Two religious from Niepokalanów write clearly, and all of them believe in it: […] ‘The Immaculate, as a true Mother, taught her perfect Knight true adoration of the King of Love and […] initiated him into a heartfelt union with Jesus.’

(pp. 61–63) […] the founder of MI was taken over by the fact that the Eucharistic Jesus gave Himself as food. With a heart full of gratitude, he used to say to Jesus: ‘You are coming to me and uniting Yourself with me closely – for under the form of food… Even now, Your Blood flows in my blood, Your soul, O God Incarnate, permeates my soul, strengthens it, and nourishes it… O miracles!
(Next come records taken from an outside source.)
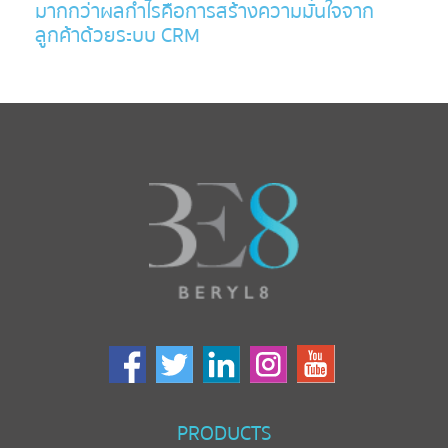
มากกว่าผลกำไรคือการสร้างความมั่นใจจาก
ลูกค้าด้วยระบบ CRM
PRODUCTS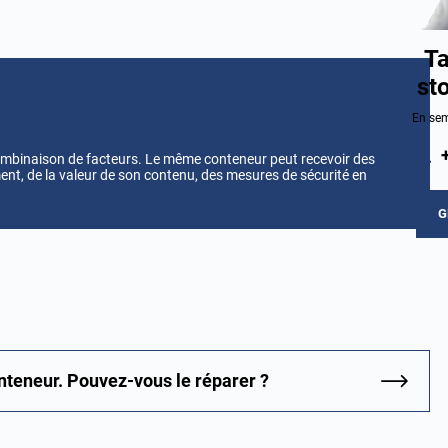
Ta
st
En sem
ombinaison de facteurs. Le même conteneur peut recevoir des
ent, de la valeur de son contenu, des mesures de sécurité en
G
nteneur. Pouvez-vous le réparer ?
Who would dare to suppose…’

(p. 63) What grace is given to people and what dignity they have that they can attend the Holy Mass and receive Holy Communion! ‘Holy Communion is available to all without exception. The period when the Lord Jesus remains in us under the sacramental species is the dearest time of the day. […] The soul is then a living tabernacle; little to say ‘tabernacle’ – it is something more. Then the soul of the Lord Jesus unites with our soul and becomes the soul of our soul. We cannot comprehend this; we can only feel the effects. A tremendously important prayer is participating in the Holy Mass and adoring the Blessed Sacrament.’

(pp. 63–64) Of great importance for the efficacy of the Eucharist is a good intention, as well as the immediate preparation for the Holy Mass and Holy Communion and thanksgiving afterward, which one can and must anticipate and prolong during the day, especially by fulfilling one’s duties well and taking care to bring joy to the Sacred Heart of Jesus, under the maternal eye of the Immaculate.
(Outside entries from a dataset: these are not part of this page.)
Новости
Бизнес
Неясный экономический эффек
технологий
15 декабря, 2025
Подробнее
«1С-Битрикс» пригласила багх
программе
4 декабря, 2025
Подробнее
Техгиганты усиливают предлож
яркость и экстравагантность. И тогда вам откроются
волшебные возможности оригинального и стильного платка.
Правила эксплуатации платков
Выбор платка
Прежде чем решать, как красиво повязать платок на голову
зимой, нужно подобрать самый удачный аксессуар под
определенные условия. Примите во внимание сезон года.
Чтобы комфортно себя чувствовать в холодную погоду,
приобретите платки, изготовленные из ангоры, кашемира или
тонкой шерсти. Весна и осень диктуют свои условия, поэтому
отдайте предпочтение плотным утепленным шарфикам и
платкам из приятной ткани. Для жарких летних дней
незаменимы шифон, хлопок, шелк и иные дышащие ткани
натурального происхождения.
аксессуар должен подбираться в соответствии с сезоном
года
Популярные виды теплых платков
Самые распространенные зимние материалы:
(p. 65) ‘When friendship in life finds indifference in response – it hurts! If worldly people, despised by those they loved, go so far as to take their own lives, unable to bear the pain they have suffered, there is a similar great pain for the Sacred Heart of Jesus, whose love has been despised.’ Thus the loving souls ‘seek to make amends for other souls who repay God’s Heart with ingratitude for boundless love […] The Lord God grants Himself to the soul more and more for these acts of reparation. The soul feels these graces and repays for this to the Lord God even more fervently with love for love’.

(p. 71) On the Solemnity of the Immaculate Conception – the feast ‘in a more special way’ of the Knight of the Immaculate – its Founder used to make with members of the movement an examination of conscience of the year that was ending and stimulate himself to serve more zealously under the Immaculate’s banner.

He asked: ‘Have we become even closer to the Immaculate One through this year? Has our love for Her increased? Have we become closer to the Most Sacred Heart of Jesus through the Immaculate? Do we remain more closely with Jesus in the tabernacle and even more so after receiving Him in Holy Communion? Does His love on the cross attract us and impel us to reciprocate with sacrificial love, at our expense, suffering for Him?’ […] He urged that, especially on this day, we wash our souls in the Sacrament of Penance and enter Holy Communion with great zeal. ‘After Holy Communion, we will again ask the Immaculate One that She herself deigns to receive the Lord Jesus in our souls and give Him the pleasure He has never yet experienced. May she reward Jesus for our infidelities and the sins of the whole world and stir us to greater love.

(p. 76) ‘To carry out the Militia Immaculate’s goal, and to do so as soon as possible, i.e., to win the whole world and every soul individually, which is or will be until the world’s end, for the Immaculate One, and through Her for the Most Sacred Heart of Jesus. Moreover, make sure that no one removes the banner of the Immaculate from any soul, but rather constantly deepen the love for the Immaculate in souls […] so that She herself lives and loves (works) in them and through them […] Then souls will love the Most Sacred Heart of Jesus as they have never loved before because they will delve like She into the mysteries of love: the Cross, the Eucharist – as they have not delved before. God’s love will ignite the world through Her and burn it, and there will be an ‘ascension’ of souls and love […] a divinization of the whole world in Her and through Her.’